Atualização de créditos judiciais trabalhistas
6) Alteração do art.879, par.7º, da CLT, para dispor que a atualização dos créditos decorrentes de condenação judicial será feita pela variação do IPCA-E, ou por índice que venha a substituí-lo, calculado pelo IBGE, que deverá ser aplicado de forma uniforme por todo o prazo decorrido entre a condenação e o cumprimento da sentença, com acréscimo de juros de mora equivalentes à remuneração adicional dos depósitos de poupança, devidos estes, em qualquer caso, somente a partir da data do ajuizamento da reclamação e aplicados pro rata die, ainda que não explicitados na sentença ou no termo de conciliação. Altera também o artigo 39 da Lei 8.177/91 para estabelecer que os débitos trabalhistas de qualquer natureza, quando não satisfeitos pelo empregador ou empregado, nos termos da lei, ACT ou CCT, sentença normativa ou cláusula contratual serão atualizados monetariamente pela remuneração da poupança e os juros de mora na forma no art.879, par.7º, da CLT.
Execução
7) Alteração do art.883 da CLT para dispor que não pagando o executado, nem garantindo a execução, seguir-se-á a penhora dos bens, tantos quantos bastem ao pagamento da importância da condenação, acrescida de custas, correção monetária e juros de mora, na forma do art.879, par.7º, da CLT.
Atualização de depósitos judiciais trabalhistas
8) Alteração do art.899, para.4º, da CLT, para fixar que o depósito judicial será atualizado da mesma forma que o crédito trabalhista (correção pelo IPCA-E e juros da poupança).
Fiança bancária e seguro garantia
9) Alteração do art.899, par.11, da CLT para prever que o depósito recursal poderá ser substituído, a qualquer tempo, por fiança bancária ou por seguro garantia judicial, a critério do recorrente, dentre outras regulamentações, contidas nos parágrafos 12 a 15 do mesmo artigo.
Participação nos Lucros e Resultados
Altera a Lei 10.101/09 que trata da PLR para estabelecer que as partes podem adotar procedimentos de negociação da Participação nos Lucros e Resultados simultaneamente e estabelecer múltiplos programas e fixar múltiplos PLR, desde que atendida a periodicidade prevista em lei.

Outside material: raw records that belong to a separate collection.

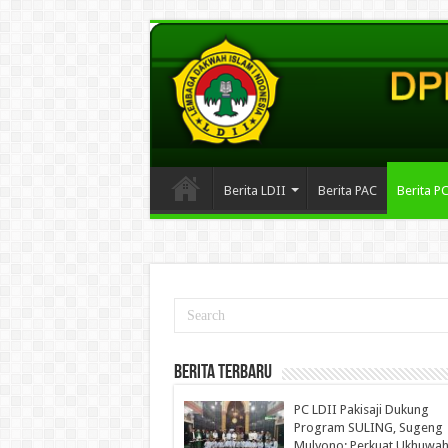
Berita LDII
Berita PAC
Berita P
Berita Terbaru
PC LDII Pakisaji Dukung
Program SULING, Sugeng
Mulyono: Perkuat Ukhuwah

Na definição dos critérios, regras e metas para fixação e recebimento dos valores da PLR, será sempre respeitada a autonomia da vontade das partes contratantes. Caso haja inobservância da periodicidade prevista em lei apenas os pagamentos feitos em desacordo com a norma serão nulos, assim entendidos os que: a) forem excedentes aos segundo; b) feitos a um mesmo empregado, dentro do mesmo ano civil; e c) os pagamentos feitos a um mesmo empregado, em periodicidade inferior a um trimestre civil do pagamento anterior.
A MP 936/20 está em vigor e produzindo efeitos jurídicos desde a sua publicação e deve ser examinada pelo Congresso Nacional para que seja transformada em lei, dentro do prazo máximo de 60 dias, prorrogáveis uma vez por igual período, sob pena de perder a sua eficácia.
Como o conteúdo da MP 936 foi alterado na Câmara dos Deputados ela passa a tramitar como projeto de lei de conversão e segue agora para votação no Senado Federal.
Caso as alterações mencionadas sejam convertidas em Lei as alterações na CLT serão definitivas e as medidas emergenciais trabalhistas continuarão a ter eficácia temporária, ou seja, enquanto perdurar o estado de calamidade pública.